A primate’s face overlays a human skull encased in a space helmet. Collishaw’s allusion to Kubrick’s 2001: A Space Odyssey juxtaposes ape and astronaut to suggest a kind of reverse archaeology – the ancient past discovering the distant future.

PYRE, 2016

Haygarth’s glowing tower of electric fires refers to a scene in The Shining which Kubrick shot twice, once for Jack Nicholson’s take, and once to capture the roaring fireplace. Kubrick’s frequent use of fire as a motif in The Shining was echoed ironically in the coincidental accidental burning down of the film’s set during production in 1979.

4. Iain Forsyth & Jane Pollard
Requiem for 114 radios, 2016

Individual voices are broadcast to each set in a collection of 114 analogue radio sets. As the voices from some radios join together in harmony, others find the space between clear and broken reception. Collectively these unseen singers perform a new version of Dies Irae from the Roman Catholic Requiem Mass, used by Kubrick in the soundtrack of The Shining and A Clockwork Orange. The number 114 refers to Kubrick’s fictional CRM 114 Discriminator device from Dr. Strangelove and coded references in A Clockwork Orange, 2001: A Space Odyssey and Eyes Wide Shut.

5. Marc Quinn
History Painting (London, 8 August 2011), 2011 History Painting (Kiev, 22 Jan 2014), 2014

These images of social unrest are drawn from media reportage. Consonant with Kubrick, Quinn’s dramatic and contrasting use of colour in his depiction of violence serves to heighten a sense of unease in the viewer.

6. Dexter Navy
Lliffe, 2016

Dexter Navy’s Lliffe is an uncensored representation of 21st century youth culture. His film is much inspired by Kubrick’s intricate use of colour to convey emotion.

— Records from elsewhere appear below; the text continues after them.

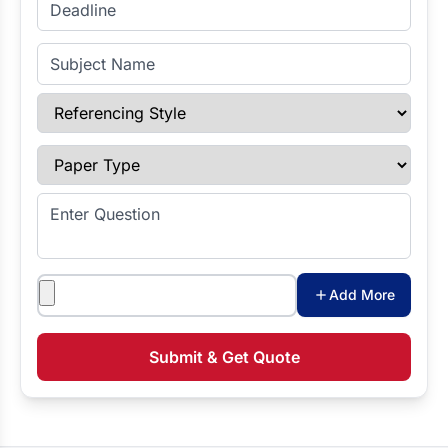
Enter Deadline
Subject Name
Referencing Style
Paper Type
Enter Question
Attachments
Add More
Submit & Get Quote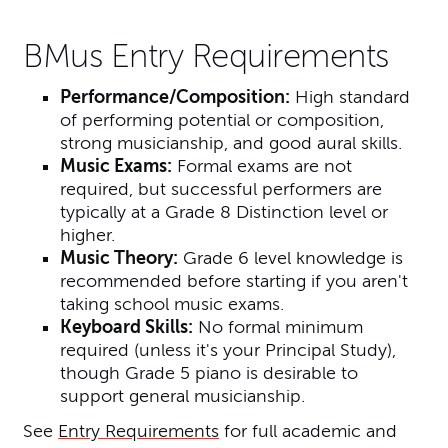
BMus Entry Requirements
Performance/Composition:
High standard
of performing potential or composition,
strong musicianship, and good aural skills.
Music Exams:
Formal exams are not
required, but successful performers are
typically at a Grade 8 Distinction level or
higher.
Music Theory:
Grade 6 level knowledge is
recommended before starting if you aren't
taking school music exams.
Keyboard Skills:
No formal minimum
required (unless it's your Principal Study),
though Grade 5 piano is desirable to
support general musicianship.
See
Entry Requirements
for full academic and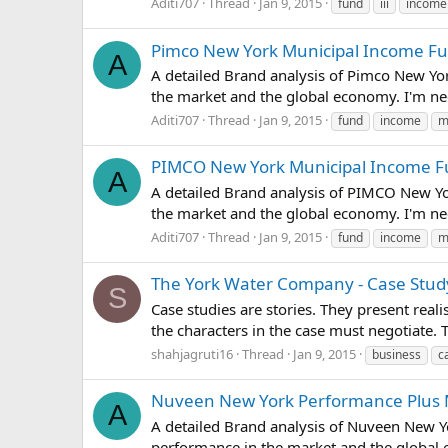
Aditi707
Thread
Jan 9, 2015
fund
iii
income
Pimco New York Municipal Income Fund
A
A detailed Brand analysis of Pimco New Yor
the market and the global economy. I'm ne
Aditi707
Thread
Jan 9, 2015
fund
income
m
PIMCO New York Municipal Income Fun
A
A detailed Brand analysis of PIMCO New Yo
the market and the global economy. I'm ne
Aditi707
Thread
Jan 9, 2015
fund
income
m
The York Water Company - Case Study
S
Case studies are stories. They present real
the characters in the case must negotiate.
shahjagruti16
Thread
Jan 9, 2015
business
c
Nuveen New York Performance Plus Mun
A
A detailed Brand analysis of Nuveen New Yo
performance in the market and the global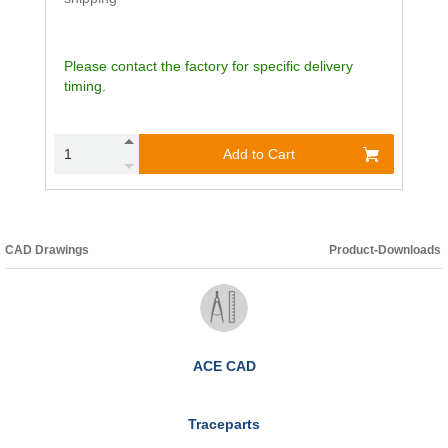
Please contact the factory for specific delivery
timing.
Add to Cart
CAD Drawings
Product-Downloads
ACE CAD
Traceparts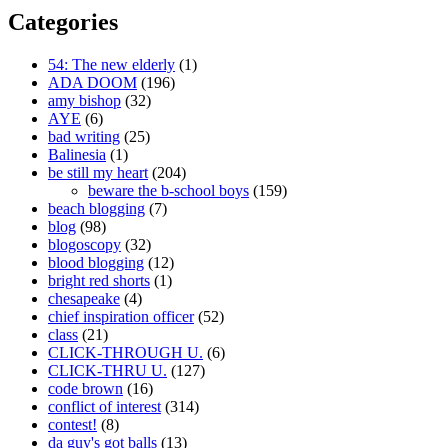
Categories
54: The new elderly
(1)
ADA DOOM
(196)
amy bishop
(32)
AYE
(6)
bad writing
(25)
Balinesia
(1)
be still my heart
(204)
beware the b-school boys
(159)
beach blogging
(7)
blog
(98)
blogoscopy
(32)
blood blogging
(12)
bright red shorts
(1)
chesapeake
(4)
chief inspiration officer
(52)
class
(21)
CLICK-THROUGH U.
(6)
CLICK-THRU U.
(127)
code brown
(16)
conflict of interest
(314)
contest!
(8)
da guy's got balls
(13)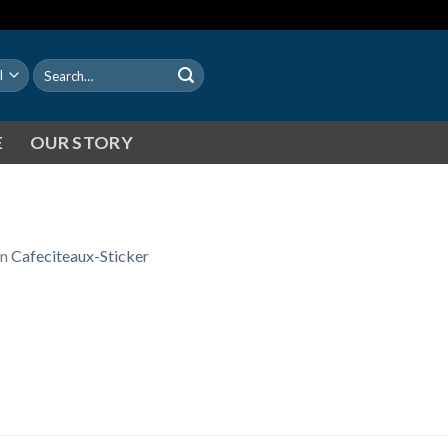
Search
for:
E
OUR STORY
in
Cafeciteaux-Sticker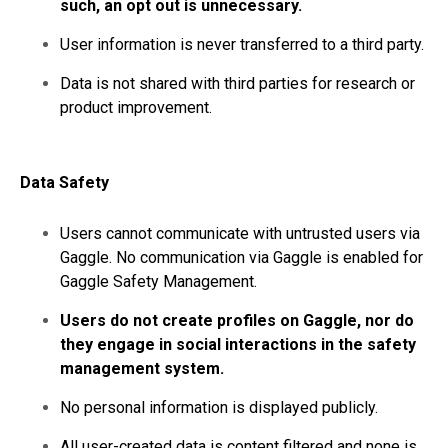
such, an opt out is unnecessary.
User information is never transferred to a third party.
Data is not shared with third parties for research or
product improvement.
Data Safety
Users cannot communicate with untrusted users via
Gaggle. No communication via Gaggle is enabled for
Gaggle Safety Management.
Users do not create profiles on Gaggle, nor do
they engage in social interactions in the safety
management system.
No personal information is displayed publicly.
All user-created data is content filtered and none is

7. James Lavelle & John Isaacs, featuring Azzi GlasserIn
Consolus – Full of Hope and Full of Fear, 2016
Wall illustration by Giovanni Estevez

This outwardly playful multimedia, olfactory environment, belies sinister undertones. Loss of innocence and abuse of power find expression through the over-scaled teddy bears, and the banal food produce boxes reference the pantry scene in The Shining. Perfume designer Azzi Glasser’s scent ‘A Space Odyssey’ evokes Kubrick’s film whilst also alluding to his optioning of Patrick Suskind’s classic novel Perfume.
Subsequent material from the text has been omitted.